Cheating and bias are pervasive in figure skating. The world seemed surprised in Sochi 2014 when Adelina Sotnikova, a figure skater from Russia, hugged a judge who scored her after finishing her long program. The Russian judge she hugged, Alla Shekhovtsova, was married to Russia’s general director of figure skating. Shekhovtsova helped give Sotnikova the scores that placed her in first.
On that same judging panel sat Ukraine’s Yuri Balkov. In 1998, Balkov was caught colluding with French figure skating officials to fix the results of the upcoming pairs competition. Balkov received only a slap on the wrist, an irrelevant one year ban, then was back judging internationally, and even at the next winter Olympics in 2002.
If the International Skating Union was sincere in its goals to eradicate dirty judging, it would have prohibited these two judges from scoring the women’s event in 2014. Unfortunately, the ISU is not. The ISU elects previously guilty judges to score some of the most prestigious and important competitions in the world.
Moreover, these judges are not asked to explain how and why they arrived at their respective scores. This is the accepted reality of figure skating. Simon Shnapir, a pairs skater representing the U.S. in Sochi told NBC, “None of us are strangers to how skating works… You either deal with that or you don’t.”
Figure skating’s judging problem reaches past single individuals acting with agency to perpetrate cheating and collusion. The problem is systemic.
Current ISU rules ask that countries elect judges for international competitions. These judges essentially represent their respective country on the panel. This creates an irreconcilable conflict of interest in competition that should be objective. Additionally, it allows competitive federations to pressure judges to score for their country as opposed to scoring without bias.
Eric Zitzewitz, a professor of economics at Dartmouth, conducted a study to examine this conflict of interest. Zitzewitz gathered international competition results from four seasons and found objective score inflation from judges scoring the skaters of their home country. Zitzewitz also found clear evidence of vote trading, where when a skater has a judge representing them on the judging panel, they are likely to be scored higher by all other judges on that panel.
His study concludes, “I have shown in this paper that figure skaters benefit from a compatriot on their judging panel, that this benefit likely reflects a combination of nationalistic bias and vote trading, and that this benefit has risen slightly over time.”
Figure skating, like most other competitive physical activities, is extremely demanding. Competitive skaters train daily for hours. They exhaust themselves mentally and physically, often pausing their education to focus all their time and energy on the craft.

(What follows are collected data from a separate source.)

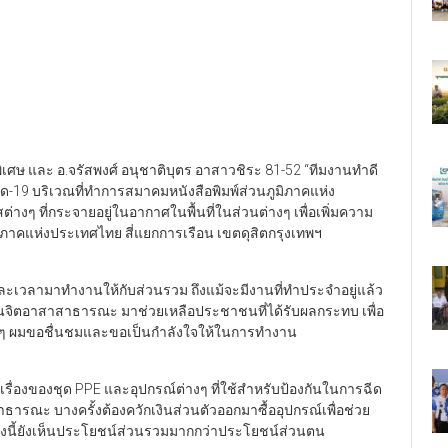
พิเศษ และ อ.จรัสพงศ์ อนุชาติบุตร อาสาวชิระ 81-52 “ทีมงานทำดี
วิด-19 บริเวณที่ทำการสมาคมหนังสือพิมพ์ส่วนภูมิภาคแห่ง
่างๆ ที่กระจายอยู่ในอากาศในพื้นที่ในส่วนต่างๆ เพื่อเพิ่มความ
นภูมิภาคแห่งประเทศไทย สี่แยกการเรือน เขตดุสิตกรุงเทพฯ
สละเวลามาทำงานให้กับส่วนรวม ถึงแม้จะมีงานที่ทำประจำอยู่แล้ว
ป็นจิตอาสาสาธารณะ มาช่วยเหลือประชาชนที่ได้รับผลกระทบ เพื่อ
่างๆ ผมขอชื่นชมและขอเป็นกำลังใจให้ในการทำงาน
องของชุด PPE และอุปกรณ์ต่างๆ ที่ใช้สำหรับป้องกันในการฉีด
จสาธารณะ บางครั้งต้องควักเงินส่วนตัวออกมาซื้ออุปกรณ์เพื่อช่วย
ญอย่างนี้ยังเห็นประโยชน์ส่วนรวมมากกว่าประโยชน์ส่วนตน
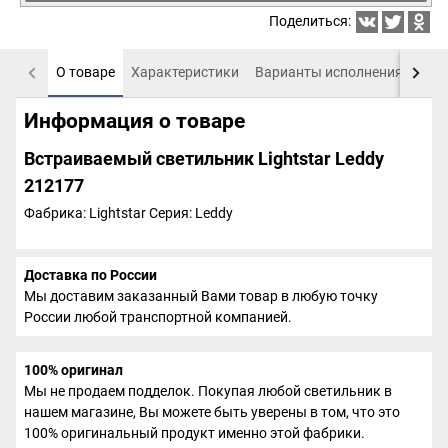
Поделиться:
О товаре
Характеристики
Варианты исполнения
Пох
Информация о товаре
Встраиваемый светильник Lightstar Leddy
212177
Фабрика: Lightstar
Серия: Leddy
Доставка по России
Мы доставим заказанный Вами товар в любую точку
России любой транспортной компанией.
100% оригинал
Мы не продаем подделок. Покупая любой светильник в
нашем магазине, Вы можете быть уверены в том, что это
100% оригинальный продукт именно этой фабрики.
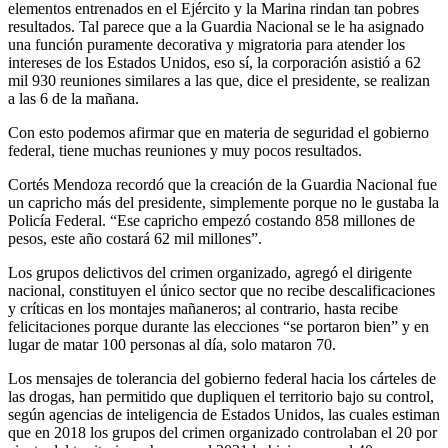
elementos entrenados en el Ejército y la Marina rindan tan pobres
resultados. Tal parece que a la Guardia Nacional se le ha asignado
una función puramente decorativa y migratoria para atender los
intereses de los Estados Unidos, eso sí, la corporación asistió a 62
mil 930 reuniones similares a las que, dice el presidente, se realizan
a las 6 de la mañana.
Con esto podemos afirmar que en materia de seguridad el gobierno
federal, tiene muchas reuniones y muy pocos resultados.
Cortés Mendoza recordó que la creación de la Guardia Nacional fue
un capricho más del presidente, simplemente porque no le gustaba la
Policía Federal. “Ese capricho empezó costando 858 millones de
pesos, este año costará 62 mil millones”.
Los grupos delictivos del crimen organizado, agregó el dirigente
nacional, constituyen el único sector que no recibe descalificaciones
y críticas en los montajes mañaneros; al contrario, hasta recibe
felicitaciones porque durante las elecciones “se portaron bien” y en
lugar de matar 100 personas al día, solo mataron 70.
Los mensajes de tolerancia del gobierno federal hacia los cárteles de
las drogas, han permitido que dupliquen el territorio bajo su control,
según agencias de inteligencia de Estados Unidos, las cuales estiman
que en 2018 los grupos del crimen organizado controlaban el 20 por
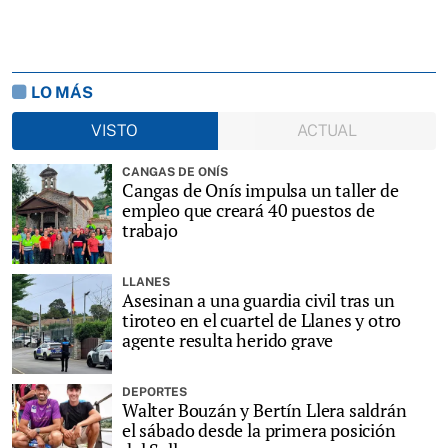
LO MÁS
VISTO
ACTUAL
CANGAS DE ONÍS
Cangas de Onís impulsa un taller de
empleo que creará 40 puestos de
trabajo
LLANES
Asesinan a una guardia civil tras un
tiroteo en el cuartel de Llanes y otro
agente resulta herido grave
DEPORTES
Walter Bouzán y Bertín Llera saldrán
el sábado desde la primera posición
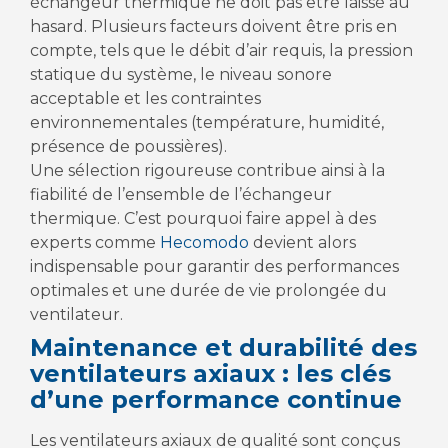
échangeur thermique ne doit pas être laissé au
hasard. Plusieurs facteurs doivent être pris en
compte, tels que le débit d’air requis, la pression
statique du système, le niveau sonore
acceptable et les contraintes
environnementales (température, humidité,
présence de poussières).
Une sélection rigoureuse contribue ainsi à la
fiabilité de l’ensemble de l’échangeur
thermique. C’est pourquoi faire appel à des
experts comme
Hecomodo
devient alors
indispensable pour garantir des performances
optimales et une durée de vie prolongée du
ventilateur.
Maintenance et durabilité des
ventilateurs axiaux : les clés
d’une performance continue
Les ventilateurs axiaux de qualité sont conçus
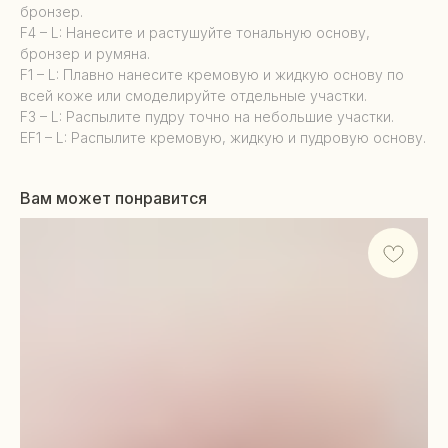
бронзер.
F4 – L: Нанесите и растушуйте тональную основу,
бронзер и румяна.
F1 – L: Плавно нанесите кремовую и жидкую основу по
всей коже или смоделируйте отдельные участки.
F3 – L: Распылите пудру точно на небольшие участки.
EF1 – L: Распылите кремовую, жидкую и пудровую основу.
Вам может понравится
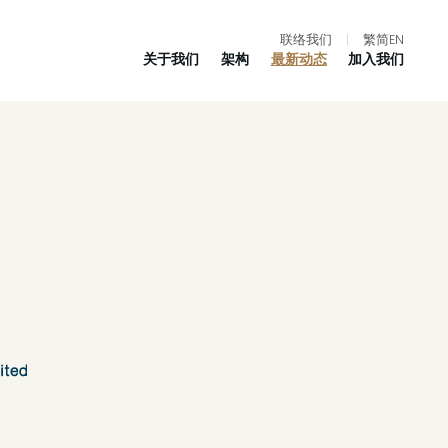
联络我们
|
繁
简
EN
关于我们
架构
最新动态
加入我们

As skaters improve and become more competitive, figure skating is no longer part of their life. Rather, it becomes their life entirely. These athletes pour their lives into an unfair sport. They deserve fair and unbiased judging more than any viewer.
In its contemporary state, figure skating can not be viewed as a sport because it is not fairly judged. Figure skating involves pseudo competition, where the actors competing are not athletes, but political federations with biased judges. Critics may argue that Olympic sports like freestyle skiing and trampoline will always be subjective and still should be considered a sport.
The difference between figure skating and other subjective sports is that figure skating is systematically unfair. Zitzewitz elaborates on this point in a Washington Post article, “Ski jumping has its international federation select the judges for competitions like the Olympics, and I find that they select the least biased judges. Figure skating lets its national federations select the judges, and my research showed that they select the most biased judges.” This historically has proven true, as figure skating has been ridden with scandal for decades.
Figure skating must be thoroughly reformed with its judging system rebuilt in order for it to be considered a sport. Society owes it to figure skating’s current athletes for they are the most punished.